Global Campaign for EducationGlobal Action Week for Education was held April 24 through 30 this year. UNESCO attended the Global Campaign for Education’s event to discuss what can be done to increase education funding, reported Education International.

According to UNESCO, the Global Campaign for Education is responsible for organizing this week devoted to global education and this year focused particularly on ways to create financial resources for global education.

GCE partnered with UNESCO at their headquarters in Paris on April 25 to hold a panel on this topic, entitled, “Financing for SDG4-Education 2030: Leaving no one behind — what will it take to narrow inequity gaps?”

The SDG4 refers to the United Nations’ Sustainable Development Goals, specifically Goal 4, which focuses on Quality Education, per the UN’s website.

SDG4 has a number of targets to aim for, according to the U.N. Women website.

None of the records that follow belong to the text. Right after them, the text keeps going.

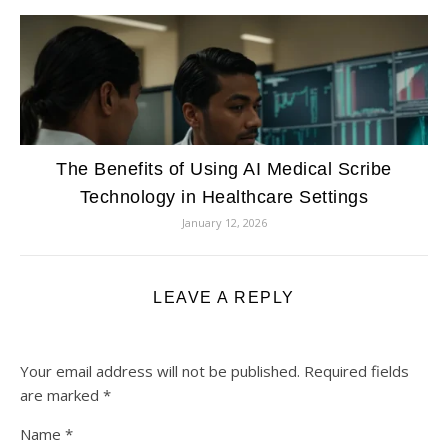
The Benefits of Using AI Medical Scribe
Technology in Healthcare Settings
January 12, 2026
LEAVE A REPLY
Your email address will not be published.
Required fields
are marked
*
Name
*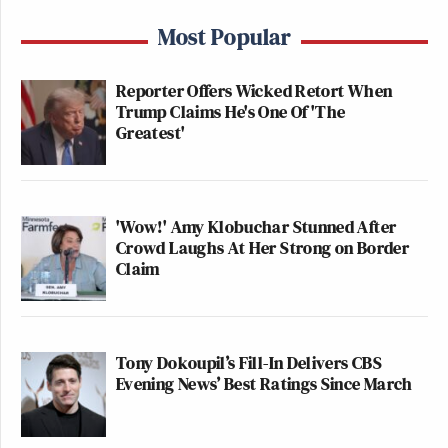
Most Popular
Reporter Offers Wicked Retort When
Trump Claims He's One Of 'The
Greatest'
'Wow!' Amy Klobuchar Stunned After
Crowd Laughs At Her Strong on Border
Claim
Tony Dokoupil’s Fill-In Delivers CBS
Evening News’ Best Ratings Since March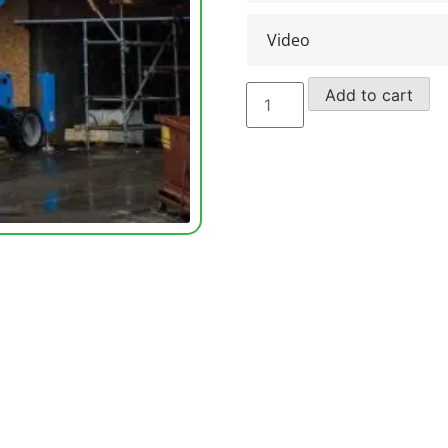
Video
Genie
Add to cart
Scissors
Lift
GS4390
RT
(2004)
quantity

Some of these goals include, by 2030, to have:

  • All girls and boys complete adequate primary and secondary education
  • Gender equality at all levels of education
  • All boys and girls and many adults achieve literacy and numeracy
  • Relevant skills taught, including sustainable development.

According to UNESCO, many countries still struggle with meeting the basic education needs of children, due in part to either of lack of funding or misallocation of funding. This, in turn, is hard to remedy because there is not always adequate data regarding either the financial aspect of education or the number of school-age children being properly educated in a given country.

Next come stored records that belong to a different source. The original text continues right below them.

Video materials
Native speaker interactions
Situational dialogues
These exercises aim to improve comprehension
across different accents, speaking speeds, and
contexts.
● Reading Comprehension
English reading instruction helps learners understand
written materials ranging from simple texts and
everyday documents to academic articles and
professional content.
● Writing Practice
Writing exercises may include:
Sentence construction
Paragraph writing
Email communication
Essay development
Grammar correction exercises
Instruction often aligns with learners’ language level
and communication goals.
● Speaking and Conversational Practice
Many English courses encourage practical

UNESCO is uniquely suited to aid in the effort to create more meaningful data on global education, via the UNESCO Institute for Statistics. UIS is working not only to create better data, but also to use that data to create better plans for itself and similar groups to create global education goals.

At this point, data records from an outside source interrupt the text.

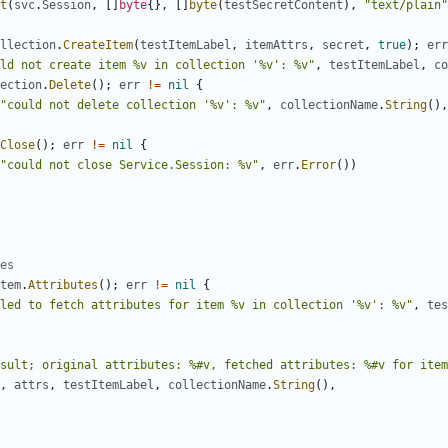
t
(
svc
.
Session
,
[
]
byte
{
}
,
[
]
byte
(
testSecretContent
)
,
"text/plain"
llection
.
CreateItem
(
testItemLabel
,
itemAttrs
,
secret
,
true
)
;
err
uld not create item %v in collection '%v': %v"
,
testItemLabel
,
co
ection
.
Delete
(
)
;
err
!=
nil
{
"could not delete collection '%v': %v"
,
collectionName
.
String
(
)
,
Close
(
)
;
err
!=
nil
{
"could not close Service.Session: %v"
,
err
.
Error
(
)
)
es
tem
.
Attributes
(
)
;
err
!=
nil
{
led to fetch attributes for item %v in collection '%v': %v"
,
tes
sult; original attributes: %#v, fetched attributes: %#v for item
,
attrs
,
testItemLabel
,
collectionName
.
String
(
)
,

For the Global Action Week for Education, target goals included demanding that governments honor the financial commitments they have pledged in support of education, reported Education International.

Key speakers for the panel included H.E. Ambassador Tarald Brautaset, Norwegian Government’s Special Envoy for Education in charge of the Commission on Financing Global Education Opportunity, David Archer, Head of Programme Development with ActionAid, GCE Board Member and Teopista Birungi, founder of the Uganda National Teachers’ Union.

UNESCO Director-General Irina Bokova said this of the issue: “Failing to make adequate investments in education puts the fulfillment of the entire global agenda at risk.”